Inside the entrance, there is a building under construction to the left, behind which is a completed building that was under construction in 2020. Here is a picture of that building. Many people were walking in and out, apparently getting ready for some event outside under the awning in the lower left.

The viharn is fairly large, with the front above the entrance decorated in a striking blue and gold color. This is also very much in the Lanna style with overlapping roof sections sweeping low on the sides, and naga dragon-like creatures guarding the entrance stairway.

The door to the viharn is guarded not by the typical yakshas or by thewada, but by two elephants. This is the only temple I can think of with elephants right by and guarding the door.

Inside the viharn is quite stark, with almost no decoration except the bhodi tree mural behind the Buddha image. The side walls are plain white, and the columns are plain white with minimal gold trim at the top and bottom.

I walked to the back of the viharn to view the large chedi which was in the final phase of construction when I last visited. My understanding is that construction of this chedi was started in 2014. The style of the chedi is from the early Lanna era and based on Wat Chedi Liam in the ancient city of Wiang Kum Kam southeast of the old city of Chiang Mai. This is also very similar in style to the chedi at the previous temple I visited today, Wat Chiang Chom. I have visited Wiang Kum Kam three times, and took the following picture of the chedi at Wat Chedi Lam in 2020:

As a comparison, here is the chedi at Wat Santitham:

Both chedis are square in shape and have three niches per side on five levels.
After walking around the chedi, I walked over to the entrance of the museum. I like the welcoming, almost playful stance of the thewada at the entrance to the museum.

The museum contains objects such as bones, teeth, hair etc. which all attributed to a particular monk in Thailand, often with their photograph. A notice at the front reads: “The Museum of the Lord Buddha’s relics from 5 countries together with relics of Arahants and holy monks from all over Thailand.” I went into the museum in 2020, took no pictures because I found it somewhat odd and more than a little gruesome. So I did not enter this time.
I left Wat Santitham, negotiated my way south along Hussadhisawee Road and soon found myself at Hua Lin Corner, the northwest corner of the wall.
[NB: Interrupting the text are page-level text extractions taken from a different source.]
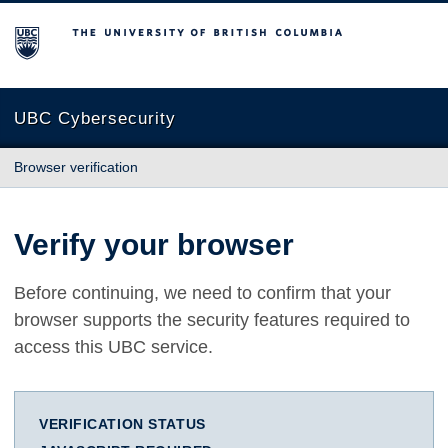
The University of British Columbia
UBC Cybersecurity
Browser verification
Verify your browser
Before continuing, we need to confirm that your
browser supports the security features required to
access this UBC service.
VERIFICATION STATUS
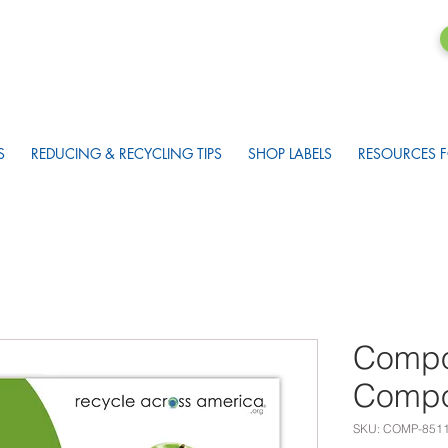
S
REDUCING & RECYCLING TIPS
SHOP LABELS
RESOURCES F
Compo
Compos
SKU: COMP-851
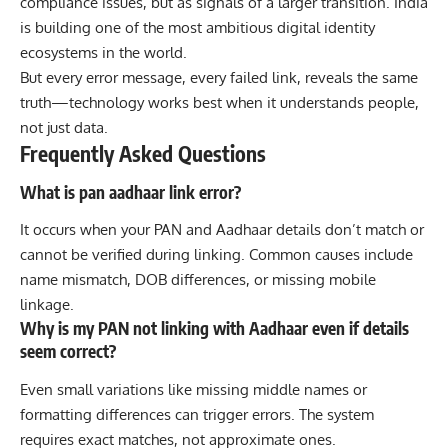
compliance issues, but as signals of a larger transition. India
is building one of the most ambitious digital identity
ecosystems in the world.
But every error message, every failed link, reveals the same
truth—technology works best when it understands people,
not just data.
Frequently Asked Questions
What is pan aadhaar link error?
It occurs when your PAN and Aadhaar details don’t match or
cannot be verified during linking. Common causes include
name mismatch, DOB differences, or missing mobile
linkage.
Why is my PAN not linking with Aadhaar even if details
seem correct?
Even small variations like missing middle names or
formatting differences can trigger errors. The system
requires exact matches, not approximate ones.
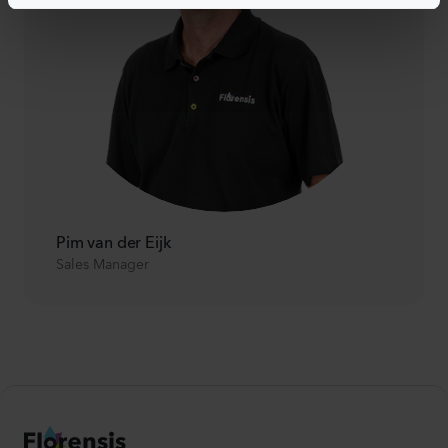
Pim van der Eijk
Sales Manager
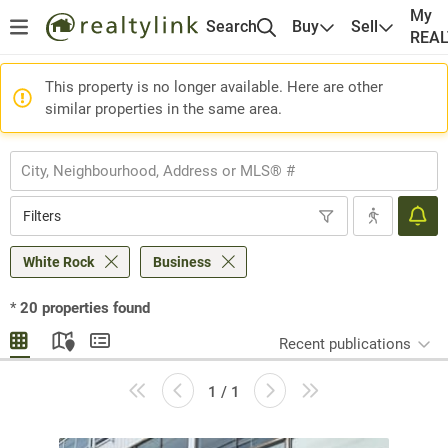
My
Search
Buy
Sell
REA
This property is no longer available. Here are other
similar properties in the same area.
Filters
White Rock
Business
*
20
properties found
Recent publications
1 / 1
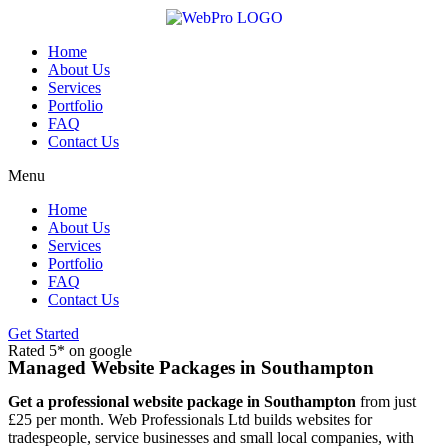
Skip
to
content
Home
About Us
Services
Portfolio
FAQ
Contact Us
Menu
Home
About Us
Services
Portfolio
FAQ
Contact Us
Get Started
Rated 5* on google
Managed Website Packages in Southampton
Get a professional website package in Southampton
from just
£25 per month. Web Professionals Ltd builds websites for
tradespeople, service businesses and small local companies, with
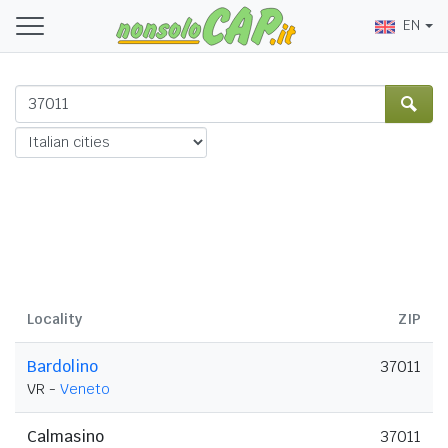
EN
Locality
ZIP
Bardolino
37011
VR -
Veneto
Calmasino
37011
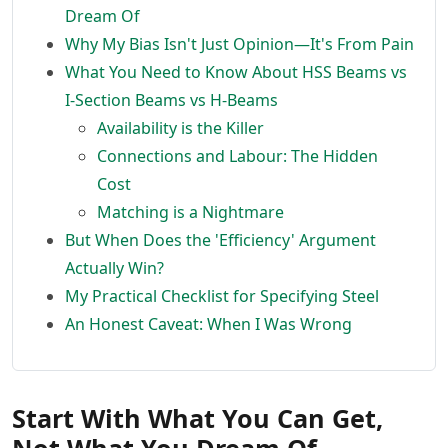
Dream Of
Why My Bias Isn't Just Opinion—It's From Pain
What You Need to Know About HSS Beams vs
I-Section Beams vs H-Beams
Availability is the Killer
Connections and Labour: The Hidden
Cost
Matching is a Nightmare
But When Does the 'Efficiency' Argument
Actually Win?
My Practical Checklist for Specifying Steel
An Honest Caveat: When I Was Wrong
Start With What You Can Get,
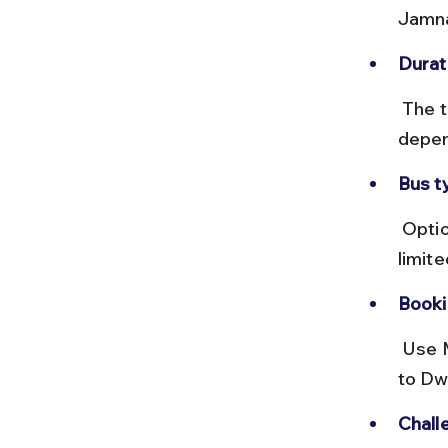
Jamna
Durat
 The trip can take 48+ hours with fares between ₹1,200 and ₹2,000 
depen
Bus t
 Options include sleeper and semi-sleeper buses, but comfort is 
limite
Booki
 Use MSRTC or private bus booking platforms. Confirm connections 
to Dw
Chall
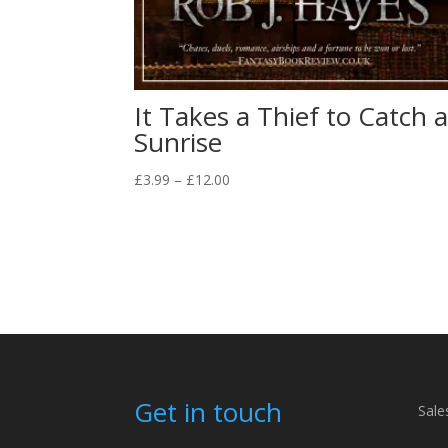
It Takes a Thief to Catch 
Sunrise
Price
£
3.99
–
£
12.00
range:
£3.99
through
£12.00
Get in touch
Sale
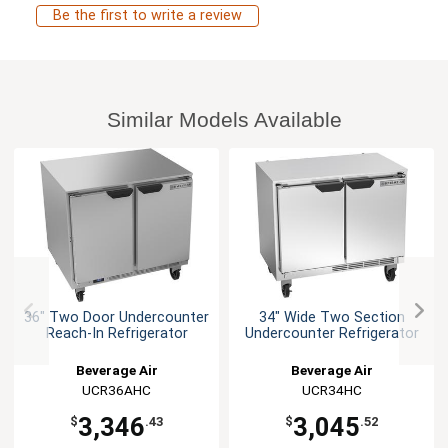
Be the first to write a review
Similar Models Available
36" Two Door Undercounter
34" Wide Two Section
Reach-In Refrigerator
Undercounter Refrigerator
Beverage Air
Beverage Air
UCR36AHC
UCR34HC
3,346
3,045
$
.43
$
.52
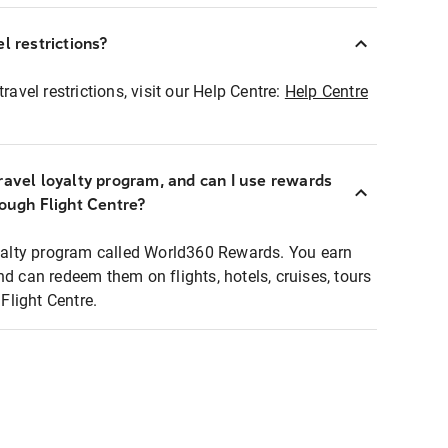
l restrictions?
ravel restrictions, visit our Help Centre:
Help Centre
ravel loyalty program, and can I use rewards
rough Flight Centre?
loyalty program called World360 Rewards. You earn
nd can redeem them on flights, hotels, cruises, tours
light Centre.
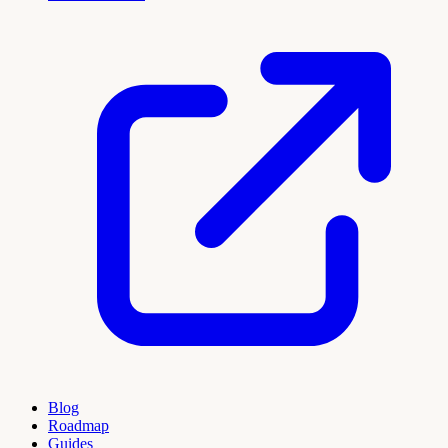
Blog
Roadmap
Guides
From here it is about 2 kilometers to See You Soon, my accommodation in the heart of the old city. Arrived back at See You Soon late in the afternoon, cleaned up, and I was craving pizza for dinner. Being Monday, some restaurants are closed, including Street Pizza. I had been at La Fontana just yesterday, so I decided to go to The Duke’s to try their pizza. Their small pizza plus a salad was just right for dinner. I would rate their pizza third behind La Fontana and Street Pizza. Good meal following a very good day in Chiang Mai.